◆ **TASK DESCRIPTION**:
The answer should contain only the lines from the beginning of the entries through the line that holds "CHP’nin 4-5 Kasım", given again exactly, with no pictures.
= = = = = = =
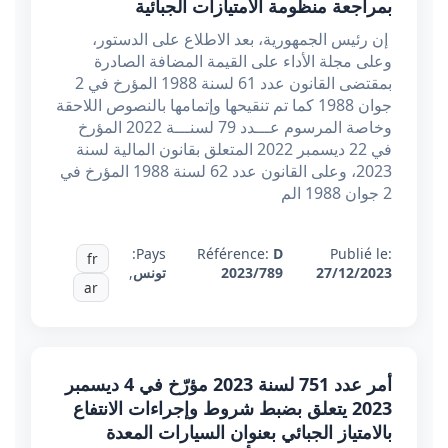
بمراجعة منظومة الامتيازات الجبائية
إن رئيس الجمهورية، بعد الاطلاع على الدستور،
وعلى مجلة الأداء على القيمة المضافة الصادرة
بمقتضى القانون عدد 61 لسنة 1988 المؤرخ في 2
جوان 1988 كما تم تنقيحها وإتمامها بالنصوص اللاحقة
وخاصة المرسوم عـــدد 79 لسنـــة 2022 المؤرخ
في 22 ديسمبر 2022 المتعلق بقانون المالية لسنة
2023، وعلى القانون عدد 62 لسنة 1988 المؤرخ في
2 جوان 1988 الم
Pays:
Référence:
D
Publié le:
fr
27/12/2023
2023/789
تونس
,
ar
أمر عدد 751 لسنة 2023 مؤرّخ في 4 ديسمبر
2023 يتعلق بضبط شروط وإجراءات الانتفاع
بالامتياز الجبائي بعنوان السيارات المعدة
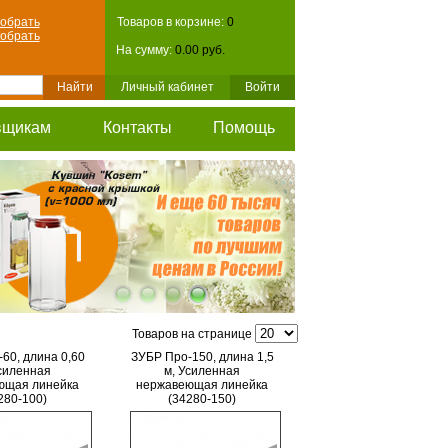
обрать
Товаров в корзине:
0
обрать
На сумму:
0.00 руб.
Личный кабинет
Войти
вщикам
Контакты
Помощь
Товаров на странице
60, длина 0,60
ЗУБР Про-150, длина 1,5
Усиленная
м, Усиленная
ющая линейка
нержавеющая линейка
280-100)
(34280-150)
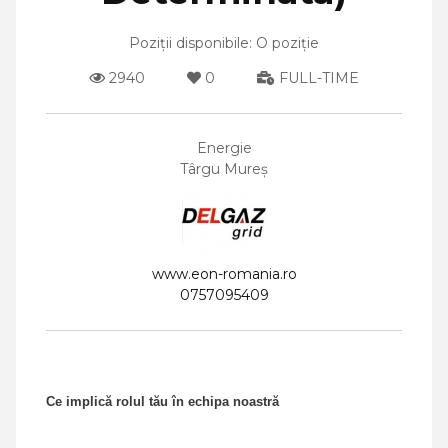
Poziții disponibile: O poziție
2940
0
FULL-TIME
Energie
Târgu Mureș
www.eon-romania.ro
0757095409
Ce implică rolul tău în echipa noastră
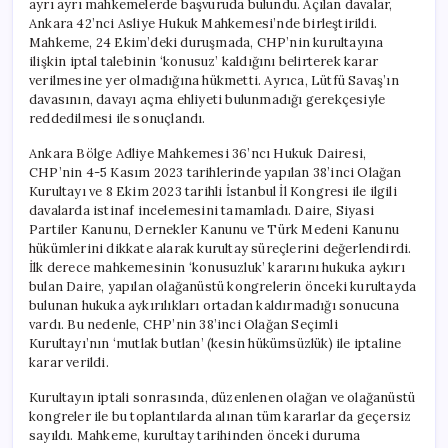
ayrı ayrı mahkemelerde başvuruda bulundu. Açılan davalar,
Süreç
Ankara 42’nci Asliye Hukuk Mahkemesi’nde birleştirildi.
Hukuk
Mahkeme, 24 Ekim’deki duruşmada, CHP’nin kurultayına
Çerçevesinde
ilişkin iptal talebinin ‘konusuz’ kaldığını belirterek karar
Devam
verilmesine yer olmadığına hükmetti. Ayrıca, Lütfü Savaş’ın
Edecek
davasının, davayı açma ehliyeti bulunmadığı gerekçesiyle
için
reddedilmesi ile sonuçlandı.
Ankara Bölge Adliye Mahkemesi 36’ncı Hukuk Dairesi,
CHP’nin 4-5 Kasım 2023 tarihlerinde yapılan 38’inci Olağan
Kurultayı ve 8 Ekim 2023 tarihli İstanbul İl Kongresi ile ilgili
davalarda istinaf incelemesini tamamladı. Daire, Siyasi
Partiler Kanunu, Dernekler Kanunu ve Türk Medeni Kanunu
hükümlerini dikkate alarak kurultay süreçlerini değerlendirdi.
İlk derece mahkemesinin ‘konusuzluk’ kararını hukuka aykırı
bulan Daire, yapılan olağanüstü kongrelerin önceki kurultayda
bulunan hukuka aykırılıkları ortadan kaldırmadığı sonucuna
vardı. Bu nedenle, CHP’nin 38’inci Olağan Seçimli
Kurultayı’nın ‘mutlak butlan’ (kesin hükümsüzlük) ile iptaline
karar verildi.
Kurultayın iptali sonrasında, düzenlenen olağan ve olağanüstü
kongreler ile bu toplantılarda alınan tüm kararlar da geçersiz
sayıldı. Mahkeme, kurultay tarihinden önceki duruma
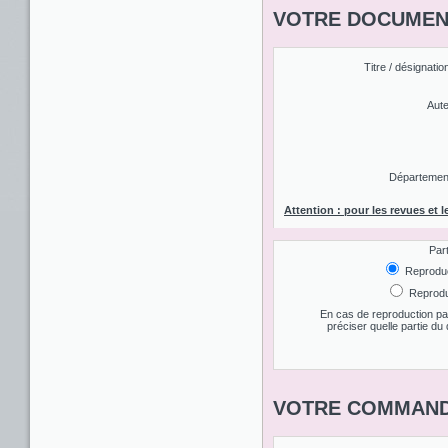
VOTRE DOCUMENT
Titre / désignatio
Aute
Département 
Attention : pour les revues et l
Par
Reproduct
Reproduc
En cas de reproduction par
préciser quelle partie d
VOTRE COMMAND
= = = = = = =
◆ **TASK RESULT**:
بمراجعة منظومة الامتيازات الجبائية
إن رئيس الجمهورية، بعد الاطلاع على الدستور،
وعلى مجلة الأداء على القيمة المضافة الصادرة
بمقتضى القانون عدد 61 لسنة 1988 المؤرخ في 2
جوان 1988 كما تم تنقيحها وإتمامها بالنصوص اللاحقة
وخاصة المرسوم عـــدد 79 لسنـــة 2022 المؤرخ
في 22 ديسمبر 2022 المتعلق بقانون المالية لسنة
2023، وعلى القانون عدد 62 لسنة 1988 المؤرخ في
2 جوان 1988 الم
Pays:
Référence:
D
Publié le:
fr
27/12/2023
2023/789
تونس
,
ar
أمر عدد 751 لسنة 2023 مؤرّخ في 4 ديسمبر
2023 يتعلق بضبط شروط وإجراءات الانتفاع
بالامتياز الجبائي بعنوان السيارات المعدة
обрать
Товаров в корзине:
0
обрать
На сумму:
0.00 руб.
Личный кабинет
Войти
вщикам
Контакты
Помощь
Товаров на странице
60, длина 0,60
ЗУБР Про-150, длина 1,5
Усиленная
м, Усиленная
ющая линейка
нержавеющая линейка
280-100)
(34280-150)
Poziții disponibile: O poziție
2940
0
FULL-TIME
Energie
Târgu Mureș
www.eon-romania.ro
0757095409
Ce implică rolul tău în echipa noastră
ayrı ayrı mahkemelerde başvuruda bulundu. Açılan davalar,
Süreç
Ankara 42’nci Asliye Hukuk Mahkemesi’nde birleştirildi.
Hukuk
Mahkeme, 24 Ekim’deki duruşmada, CHP’nin kurultayına
Çerçevesinde
ilişkin iptal talebinin ‘konusuz’ kaldığını belirterek karar
Devam
verilmesine yer olmadığına hükmetti. Ayrıca, Lütfü Savaş’ın
Edecek
davasının, davayı açma ehliyeti bulunmadığı gerekçesiyle
için
reddedilmesi ile sonuçlandı.
Ankara Bölge Adliye Mahkemesi 36’ncı Hukuk Dairesi,
CHP’nin 4-5 Kasım 2023 tarihlerinde yapılan 38’inci Olağan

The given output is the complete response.